A decent rule of thumb is that once your business graduates to the point where you are connecting company computers for file sharing and/or hiring a qualified IT Service, you need to get serious about well thought-out and written IT P&P.

Q: How to create IT policies for your company?

A: As the end user, utilize your greatest asset in setting up your IT P&P: your IT Support and Services provider. Depending on who you hire for your IT, changes may be in order.

For our purposes, there are two basic situational types of IT Support: In-house and outsourced. Given the wide range of core competencies inherent in both types, let’s refine that to include only highly reputable and competent in-house or outsourced providers of IT support and services.

1) Time and Materials: In the IT Support industry, this outdated model is known as ‘Break & Fix’ (B&F). This is basically ‘emergency IT services’. Something on the network breaks unexpectedly - with this model, network disruptions will always be a surprise – and your ‘IT Services Guy’ drives over, troubleshoots the system, locates the problem, and fixes it. All the while, you are waiting and he is on the hourly clock – not a great motivation to fix things quickly. Purveyors of this model will typically have little or no involvement either setting up responsible IT P&P OR working with the client to do so.

2) Managed IT Services providers: This is the IT Support model that will not only work with the client to establish responsible and ‘bulletproof’ IT Policies and Procedures, but any top-notch Managed Services Provider will absolutely insist on either writing the IT P&P or having a substantial voice in the client’s development of them.
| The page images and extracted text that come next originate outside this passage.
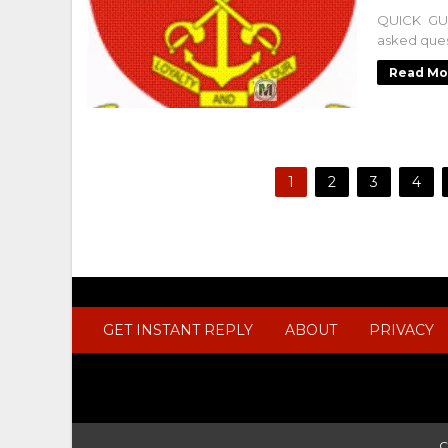
QUICK GUI
asked ques
Read Mo
1
2
3
4
GET INSTANT REPLY
ABOUT
PRIVACY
Why? Because it doesn’t matter what business you’re in: A manufacturer knows how to produce product, a doctor knows how to alleviate suffering, an attorney knows how to win court cases, but your Managed IT services people know IT. Their entire existence is based on taking full responsibility for all aspects of your network - through proactive 24/7 IT HelpDesk and onsite technical support.

Q: How to format internal IT policies?

A: This is where a template can be a very handy tool. Your IT P&P should a part of, and be stylistically consistent with, your basic employee handbook. This is not complicated – in fact, the common sense approach is best: make sure your policies and procedures are easy to read and comprehend - not in fancy ‘legalese’ (or in IT support – ‘Geek Speak’). If your employees have to decipher what your policies mean, you can bet Dollars to Donuts that they won’t be faithfully following them.

There are a number of excellent sites, such as ComplianceBridge which can lead a novice through the formatting process, but consistency is the number one keyword, regardless of the style used. Once IT P&P are distributed in writing, a formal training session should be set. This will give employees a chance to ask questions and may indicate where ambiguous or unclear wording should be changed.